We will be advertising four key positions from January 2nd- Head of maths, English, science and a Special Educational Needs Co-Ordinator who will also be a qualified teacher. We will interview and appoint by the end of January.
So that leaves me with one last important task – to wish you all a peaceful Christmas and to thank everyone for their support and encouragement as we enter a very exciting, ground-breaking 2019.

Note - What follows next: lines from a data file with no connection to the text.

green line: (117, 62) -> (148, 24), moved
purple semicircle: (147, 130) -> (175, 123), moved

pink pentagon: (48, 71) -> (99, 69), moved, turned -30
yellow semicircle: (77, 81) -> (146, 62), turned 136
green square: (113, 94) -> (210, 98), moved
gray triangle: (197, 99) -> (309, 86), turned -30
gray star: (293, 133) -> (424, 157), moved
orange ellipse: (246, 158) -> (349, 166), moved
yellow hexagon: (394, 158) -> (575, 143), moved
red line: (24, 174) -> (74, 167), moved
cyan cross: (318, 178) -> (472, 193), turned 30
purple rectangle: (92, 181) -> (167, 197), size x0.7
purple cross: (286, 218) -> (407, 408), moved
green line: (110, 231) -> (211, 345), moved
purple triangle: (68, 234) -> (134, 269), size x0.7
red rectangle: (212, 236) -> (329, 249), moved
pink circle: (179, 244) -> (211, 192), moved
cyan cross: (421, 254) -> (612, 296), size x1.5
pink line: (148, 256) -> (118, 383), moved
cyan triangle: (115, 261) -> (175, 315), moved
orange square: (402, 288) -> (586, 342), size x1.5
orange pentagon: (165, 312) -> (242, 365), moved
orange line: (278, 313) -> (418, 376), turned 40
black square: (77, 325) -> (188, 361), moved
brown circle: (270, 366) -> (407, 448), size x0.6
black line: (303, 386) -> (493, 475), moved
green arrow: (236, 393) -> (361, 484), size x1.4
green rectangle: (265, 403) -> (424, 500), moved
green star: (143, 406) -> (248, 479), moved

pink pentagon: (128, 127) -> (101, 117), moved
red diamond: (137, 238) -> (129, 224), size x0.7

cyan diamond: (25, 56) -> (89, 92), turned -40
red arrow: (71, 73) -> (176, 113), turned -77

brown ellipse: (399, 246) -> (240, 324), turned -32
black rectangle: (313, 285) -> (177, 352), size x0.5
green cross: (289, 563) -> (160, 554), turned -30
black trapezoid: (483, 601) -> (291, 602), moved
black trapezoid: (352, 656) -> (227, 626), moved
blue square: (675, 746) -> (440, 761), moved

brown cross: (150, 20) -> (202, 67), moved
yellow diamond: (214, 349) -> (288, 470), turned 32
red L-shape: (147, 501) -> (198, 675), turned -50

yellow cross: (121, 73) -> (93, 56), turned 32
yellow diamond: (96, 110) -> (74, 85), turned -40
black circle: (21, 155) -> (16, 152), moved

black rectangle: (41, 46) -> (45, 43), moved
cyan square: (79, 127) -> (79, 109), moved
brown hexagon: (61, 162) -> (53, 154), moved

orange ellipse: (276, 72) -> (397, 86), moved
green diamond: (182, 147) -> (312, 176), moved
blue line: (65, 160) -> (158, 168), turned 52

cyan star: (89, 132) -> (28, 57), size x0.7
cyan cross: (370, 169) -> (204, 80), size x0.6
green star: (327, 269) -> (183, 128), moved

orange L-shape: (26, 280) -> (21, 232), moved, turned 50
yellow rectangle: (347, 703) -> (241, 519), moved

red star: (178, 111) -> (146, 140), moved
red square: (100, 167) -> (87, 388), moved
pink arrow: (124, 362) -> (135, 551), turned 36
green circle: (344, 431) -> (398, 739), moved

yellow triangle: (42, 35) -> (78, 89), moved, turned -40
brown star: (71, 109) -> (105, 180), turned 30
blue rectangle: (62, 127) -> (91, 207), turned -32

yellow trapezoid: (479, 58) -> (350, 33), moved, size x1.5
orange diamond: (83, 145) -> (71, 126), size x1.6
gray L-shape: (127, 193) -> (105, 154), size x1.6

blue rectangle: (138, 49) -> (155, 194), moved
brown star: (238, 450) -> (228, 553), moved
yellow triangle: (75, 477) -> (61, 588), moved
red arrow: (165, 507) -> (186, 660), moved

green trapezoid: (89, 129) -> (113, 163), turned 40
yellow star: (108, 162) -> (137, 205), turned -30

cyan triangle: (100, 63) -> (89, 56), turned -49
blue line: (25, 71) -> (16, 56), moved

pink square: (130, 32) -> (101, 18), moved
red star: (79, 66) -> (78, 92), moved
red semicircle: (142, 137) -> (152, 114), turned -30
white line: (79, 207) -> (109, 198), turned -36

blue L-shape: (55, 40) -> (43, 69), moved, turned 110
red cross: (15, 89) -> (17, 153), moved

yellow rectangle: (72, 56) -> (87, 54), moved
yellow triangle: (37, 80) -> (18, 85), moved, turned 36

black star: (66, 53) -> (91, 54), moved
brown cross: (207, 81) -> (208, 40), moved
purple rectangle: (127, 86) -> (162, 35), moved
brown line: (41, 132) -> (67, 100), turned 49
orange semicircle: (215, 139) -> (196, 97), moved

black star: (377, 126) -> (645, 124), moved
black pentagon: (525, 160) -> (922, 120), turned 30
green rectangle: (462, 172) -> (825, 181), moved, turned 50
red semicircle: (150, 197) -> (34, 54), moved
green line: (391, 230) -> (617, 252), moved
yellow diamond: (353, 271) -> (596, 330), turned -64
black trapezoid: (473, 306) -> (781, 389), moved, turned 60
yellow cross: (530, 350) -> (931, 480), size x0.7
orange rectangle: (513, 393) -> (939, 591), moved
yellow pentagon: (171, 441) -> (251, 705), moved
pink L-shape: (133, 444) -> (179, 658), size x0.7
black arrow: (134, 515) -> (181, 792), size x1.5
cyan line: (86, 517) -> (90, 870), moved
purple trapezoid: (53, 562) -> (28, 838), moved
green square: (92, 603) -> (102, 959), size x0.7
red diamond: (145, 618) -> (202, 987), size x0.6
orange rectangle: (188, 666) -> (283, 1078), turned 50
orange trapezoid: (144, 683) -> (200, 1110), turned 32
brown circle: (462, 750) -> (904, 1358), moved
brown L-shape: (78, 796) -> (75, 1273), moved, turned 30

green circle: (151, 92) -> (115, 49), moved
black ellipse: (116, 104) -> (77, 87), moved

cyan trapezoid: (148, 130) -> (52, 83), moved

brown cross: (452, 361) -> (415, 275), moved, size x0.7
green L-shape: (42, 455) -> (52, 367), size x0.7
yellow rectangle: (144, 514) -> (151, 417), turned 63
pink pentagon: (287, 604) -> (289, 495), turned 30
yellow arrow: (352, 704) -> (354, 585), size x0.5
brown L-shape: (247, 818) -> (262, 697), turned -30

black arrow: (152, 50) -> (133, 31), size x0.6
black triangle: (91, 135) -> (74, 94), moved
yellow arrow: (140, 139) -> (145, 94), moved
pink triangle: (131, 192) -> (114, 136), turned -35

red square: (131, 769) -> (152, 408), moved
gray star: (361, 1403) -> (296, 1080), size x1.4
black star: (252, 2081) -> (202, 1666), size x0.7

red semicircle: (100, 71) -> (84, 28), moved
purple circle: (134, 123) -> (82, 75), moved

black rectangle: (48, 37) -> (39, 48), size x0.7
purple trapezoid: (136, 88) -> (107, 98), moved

The structure of the Trust has been in place for several years as we steer the proposal for the new school along the labyrinthine road from need to reality. As we now look forward to opening in September 2019, we have been reviewing the Trust structure as it becomes the governing body of the school. Represented on the Governing Body will be Roundwood Park, St Georges, Sir John Lawes, University of Hertfordshire and Rothamsted Research. We currently have vacancies for two Community Governors. The opportunity for parents of students to become governors will follow in the new year.
We are looking for Governors with a variety of skills, including the following areas:
• Property and estates management
It is desirable but not essential for any applicant to have recent secondary school governance experience.
This is an exciting opportunity to join us before the school opens, helping to shape the school as it grows. There is a significant time commitment required of school governors and possibly even more for a new school. It’s approximately 2-3 hours a week. There will be some evening meetings plus meeting preparation time and regular training. There will also be a need to carry out school visits (1-2 per term) during school time.
All governors will adhere to the 7Nolan Principles of Public Life. For further information on being a school volunteer governor, please see:
If you would like to be considered for the role, please complete the application form electronically which is available from the Governor Vacancies page and send to:
The closing date for applications is Monday 7th January. Applicants will be reviewed by the Trust, and may be invited to interview.
We are reaching the final stages of our technical acquisition for the school – that’s everything from computers to flat screens to phones. I’m glad to say that with a little bit of bargaining and arm twisting, it looks like we’ve managed to get pretty much everything on our shopping list including a school radio station and some drones!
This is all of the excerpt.